For the $30 trillion advised wealth management industry, the floodgates could be about to open. Analysts at Standard Chartered anticipate fund inflows in the range of $50 billion to $100 billion in 2024.
“Bitcoin is beginning to become a benchmark asset for the younger generation,” said Anthony Pompliano, founder of Pomp Investments. “We know most investors can’t beat benchmarks, so adding the new benchmark to your asset allocation is the only way to try to keep up.”
Bitcoin rose as high as $49,000 on Thursday, reaching levels not seen since December 2021, before dropping Friday to around $43,000. It soared 150% last year following a brutal selloff in 2022.
Wide swaths of the investment world missed out on the 2023 rally. According to VanEck CEO Jan van Eck, many fiduciaries, financial advisors and banks had been explicitly told in the past “not to touch crypto,” due largely to its unregulated nature.
That changed on Wednesday after the Securities and Exchange Commission cleared the sales of spot bitcoin ETFs, allowing investors to access bitcoin the same way they purchase stock and bond index funds. SEC Chair Gary Gensler continues to issue stern warnings when it comes to crypto investments, but that’s not holding back activity.

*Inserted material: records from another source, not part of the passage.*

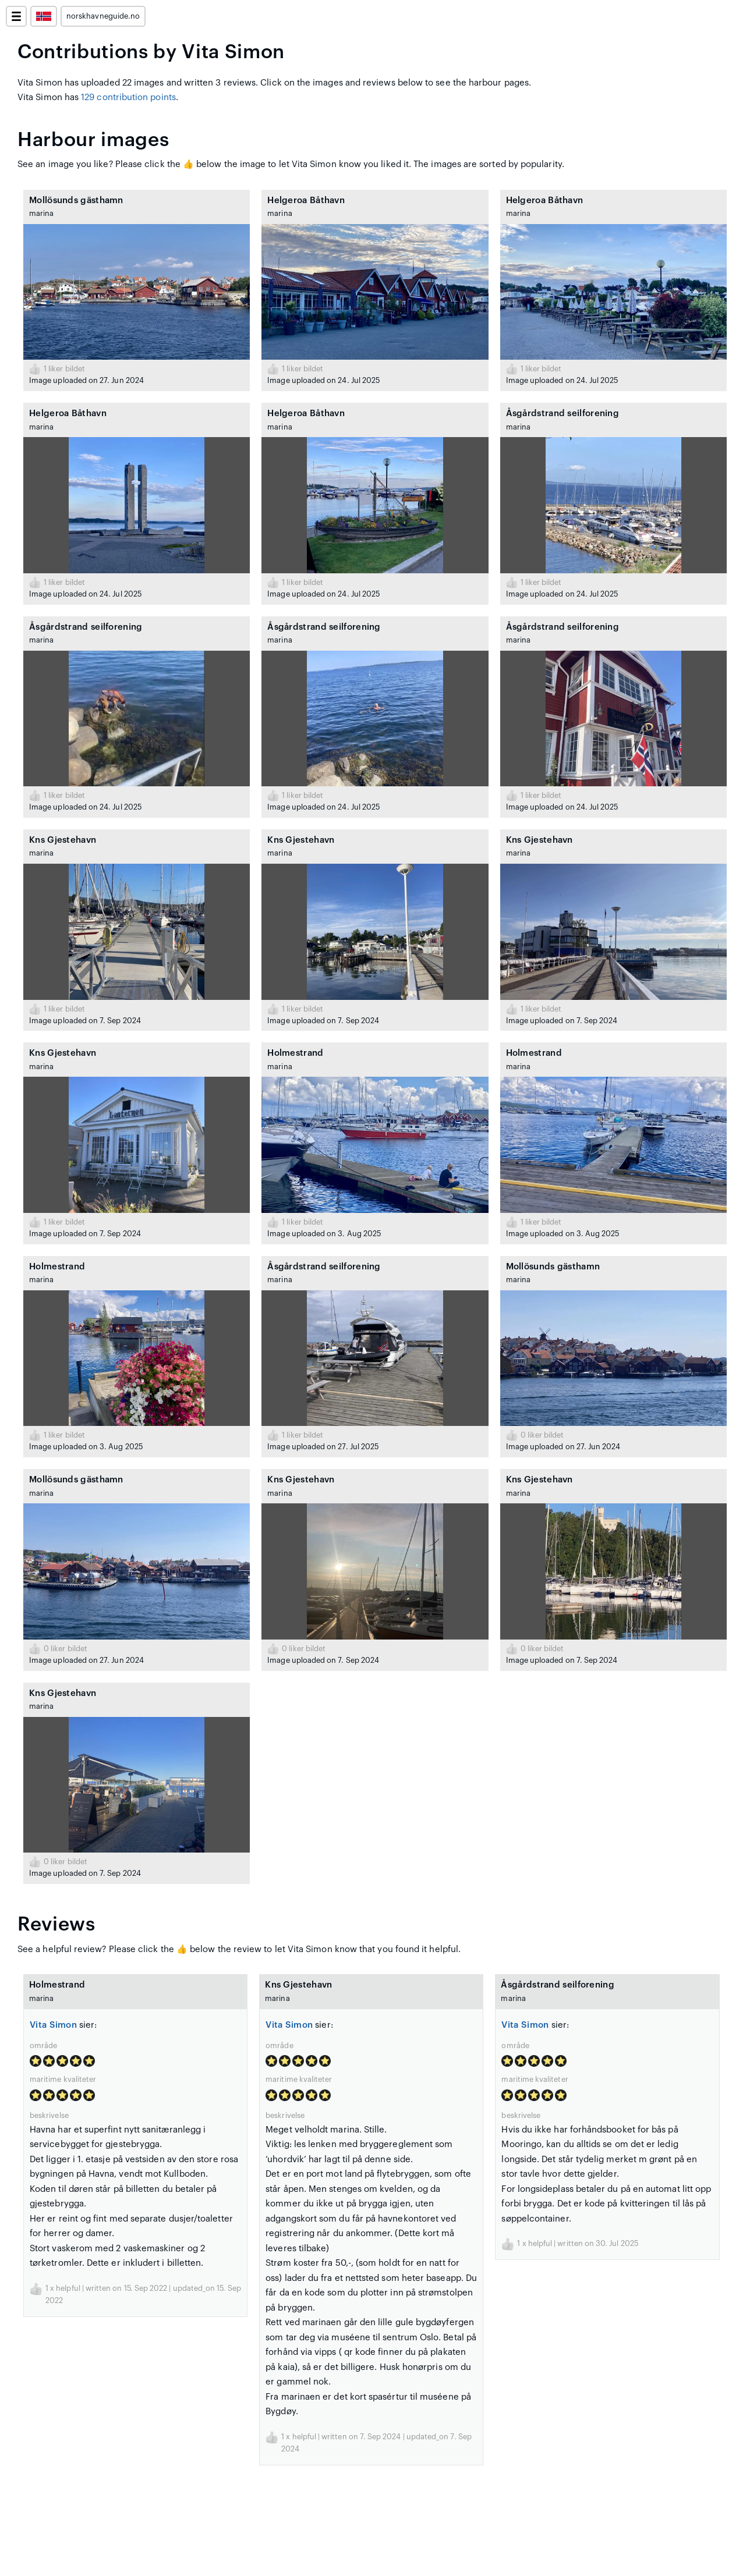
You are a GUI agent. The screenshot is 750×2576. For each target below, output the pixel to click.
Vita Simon (53, 2025)
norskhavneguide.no (103, 16)
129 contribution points (128, 97)
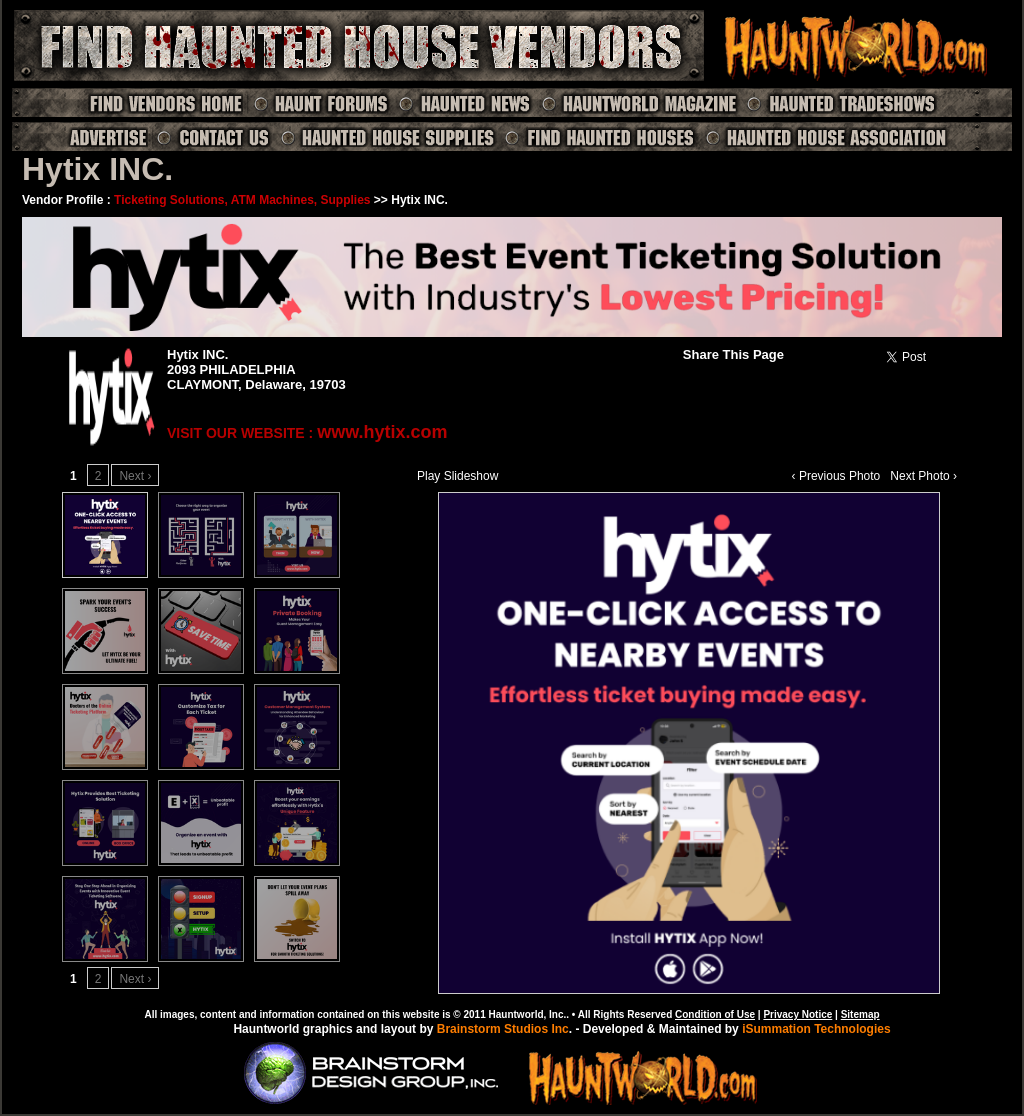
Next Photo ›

For its Hundredfold Select Alternatives Fund, mutual fund manager Advisors Preferred Trust is investing up to 15% of total assets for indirect bitcoin exposure through funds and futures contracts, according to a recent prospectus.
Pompliano says “most passive funds are looking for ways to increase performance.”
Bitwise Asset Management is one of the 11 issuers that were granted initial approval for a bitcoin product. Chief Investment Officer Matt Hougan said the Bitwise Bitcoin ETF, which is offering the lowest fee at 0.2% of holdings, is primarily targeting financial advisors and family offices.
“That includes RIAs [registered investment advisors] and includes, eventually, wirehouses — that is a many trillion dollar market,” said Hougan, adding that advisors are “increasingly carving out” an allocation of 1% to 5%. “We know that they’re interested in crypto, and we know that they’ve been waiting for an ETF.”
In a survey of financial advisors recently conducted in conjunction with VettaFi, a data-driven ETF platform, Bitwise found that 88% of advisors interested in purchasing bitcoin were waiting until after a spot bitcoin ETF was approved. Among advisors who already invest in crypto, large allocations (more than 3% of a portfolio) more than doubled to 47% in 2023 from the prior year.
“For the vast majority of people, a low-cost bitcoin ETF is going to be the easiest way to do that,” Hougan said.
According to data from Robinhood, 81% of bitcoin ETF trading volume in the first week was in individual accounts, with the rest in retirement accounts.
Even before the SEC’s announcement Wednesday, the 2022 CFA Institute Investor Trust Study found that 94% of state and local pension plans had some crypto exposure. The new products potentially offer more legitimacy and lower costs for retirement plans that want to increase allocation.
Financial firms are offering differing advice on how best to enter the space.
In a report on its website in October, Galaxy Digital said the “strongest marginal improvement” occurred when portfolios moved from a 0% to 1% bitcoin allocation. As far back as 2019, WisdomTree said that adding bitcoin to a portfolio that’s traditionally 60% equities and 40% bonds “can improve the risk-return profile” and that from 2014 to 2019 “even a one percent allocation led to an 8.3% outperformance versus the base portfolio.”
Fidelity analyzed performance through mid-2022 and noted that “bitcoin boosted a portfolio’s returns during specific periods in the past, though it also came with substantial volatility.” To date, the firm said, bitcoin has not held up well as a hedge against inflation, but it acknowledged that “assessing this was challenging, given that inflation has been low throughout most of bitcoin’s history.”
Castle Island Ventures founder Matt Walsh, who previously led a number of Fidelity Investments’ blockchain and cryptoasset initiatives, said the types of funds quickest to jump into the market are likely to be those with a focus on high-growth tech stocks. But he also sees broader appeal.